Irys needed a multi-node test harness because the wrong-fork bug was not visible from unit tests or logs alone. The SVM-inside-RISC-0 work had the same flavor: every nested execution environment made ordinary debugging less ordinary. Cross-target Rust builds, guest/host serialization, proof-time failures, and runtime errors all had to be treated as first-class work, not incidental annoyance.
There were smaller examples too. I worked on IBC relaying for a large enterprise’s permissioned chain when the spec, implementation, and GitHub issues still felt like three partially overlapping sources of truth. I also touched viem and wagmi integrations on the EVM side, where the protocol may be correct but the developer experience still depends on typed clients, hooks, generated ABIs, and libraries making the right thing easy.
Key concepts
IBC
Inter-Blockchain Communication. The Cosmos-family standard for moving messages and assets between sovereign blockchains. Each chain verifies the other through light-client state, while relayers move packets and proofs between them. Compared to Axelar-style hub-and-spoke messaging, IBC is more point-to-point and light-client-driven.
viem / wagmi
TypeScript tooling for Ethereum-compatible applications. viem handles RPC calls, contract reads and writes, event decoding, and transaction formatting. wagmi provides React hooks and wallet integration patterns on top. They are not consensus components, but they define much of the frontend developer experience.
The lesson was not “avoid young ecosystems.” Young ecosystems are where the interesting work often is. The lesson was to budget for tool-building as part of protocol work. If your test harness cannot create the failure, the failure may keep looking mystical. If your generated clients are missing, every integrator becomes a protocol engineer by accident. If your docs do not say where the boundary is, somebody will guess, and their guess will become production traffic.
Tooling is not separate from engineering velocity. In protocol work, it is often the only way to make the state space small enough to reason about.
Five years later
Crypto has a bad reputation among software engineers. Scams, extraction, pointless tokens, Discord theatrics, and financial nihilism are not imaginary criticisms. I was around for NFT summer. There is no honest version of this retrospective where that context disappears.
But the infrastructure side remains the hardest engineering I have worked on.
Consensus algorithms, adversarial networks, cryptographic commitments, custom runtimes, storage economics, proof systems, fee markets, VM compatibility, propagation speed, fork choice, and operational liveness all compose with each other.
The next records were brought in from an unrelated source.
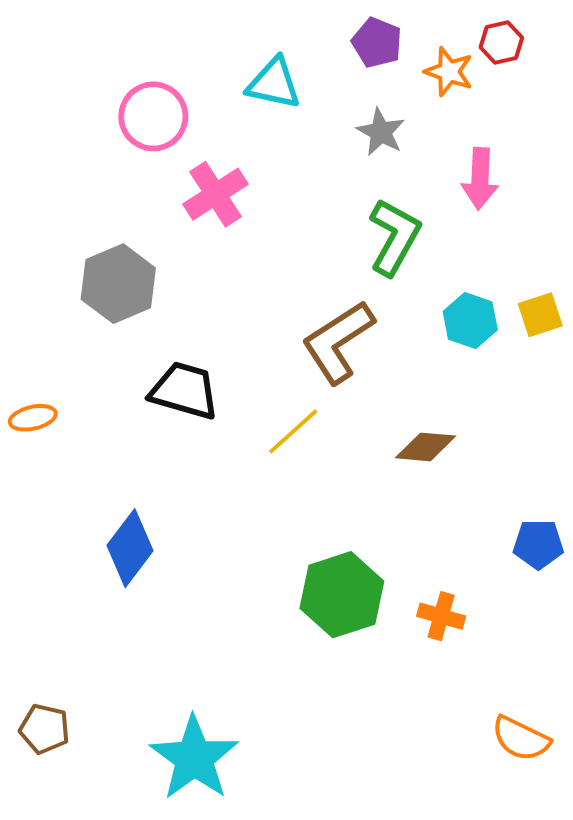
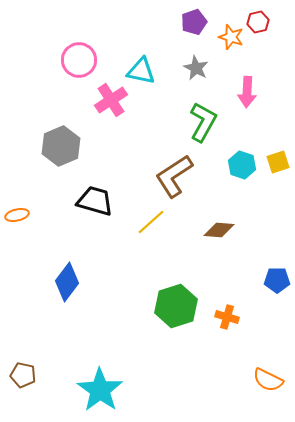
purple pentagon: (377, 43) -> (194, 22), turned 30
cyan triangle: (274, 83) -> (141, 71), moved

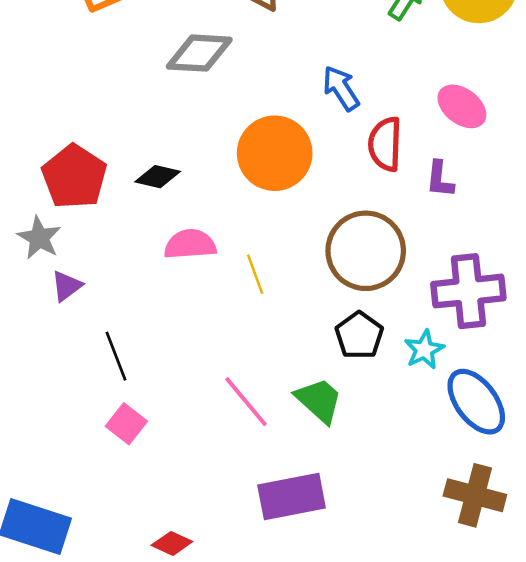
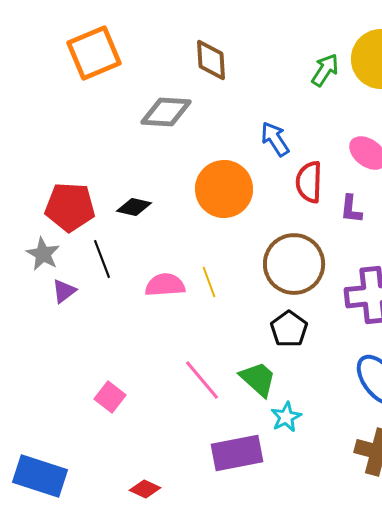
red pentagon: (74, 177) -> (70, 207), turned -30
pink semicircle: (190, 244) -> (165, 285), moved
cyan star: (424, 350) -> (286, 417), moved
black line: (116, 356) -> (102, 259), moved

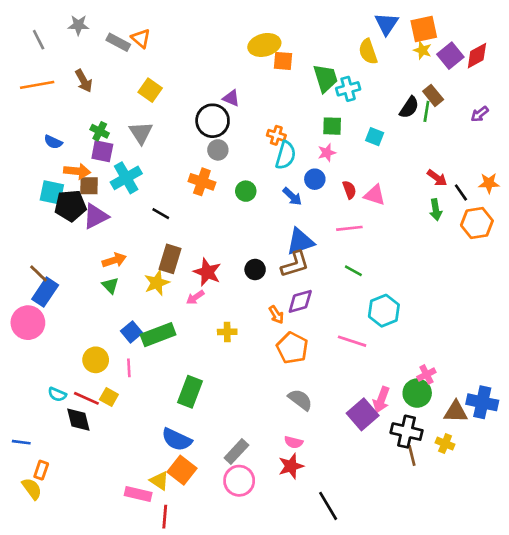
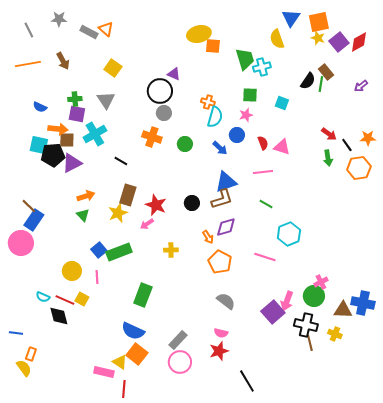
green cross: (100, 131) -> (75, 99), turned -32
A change in one layer often becomes a rule another layer must validate.
I am not a researcher. I am an engineer who likes building systems where the constraints are real enough to push back.
Five years ago I went looking for hard problems. I found them. The pattern I kept seeing was not that blockchains remove trust, infrastructure, or complexity. They move those things into sharper boundaries.
The good work is making those boundaries explicit enough that the system can survive them.